Start of Provided records

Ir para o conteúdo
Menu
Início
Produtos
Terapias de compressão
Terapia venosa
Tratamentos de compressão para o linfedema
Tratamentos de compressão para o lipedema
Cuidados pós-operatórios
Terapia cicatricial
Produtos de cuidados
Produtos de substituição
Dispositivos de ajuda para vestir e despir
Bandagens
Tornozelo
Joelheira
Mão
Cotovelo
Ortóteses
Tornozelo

End of Provided records

**Task directions**
Produce an exact copy of the entries above.

**Task output**
Ir para o conteúdo
Menu
Início
Produtos
Terapias de compressão
Terapia venosa
Tratamentos de compressão para o linfedema
Tratamentos de compressão para o lipedema
Cuidados pós-operatórios
Terapia cicatricial
Produtos de cuidados
Produtos de substituição
Dispositivos de ajuda para vestir e despir
Bandagens
Tornozelo
Joelheira
Mão
Cotovelo
Ortóteses
Tornozelo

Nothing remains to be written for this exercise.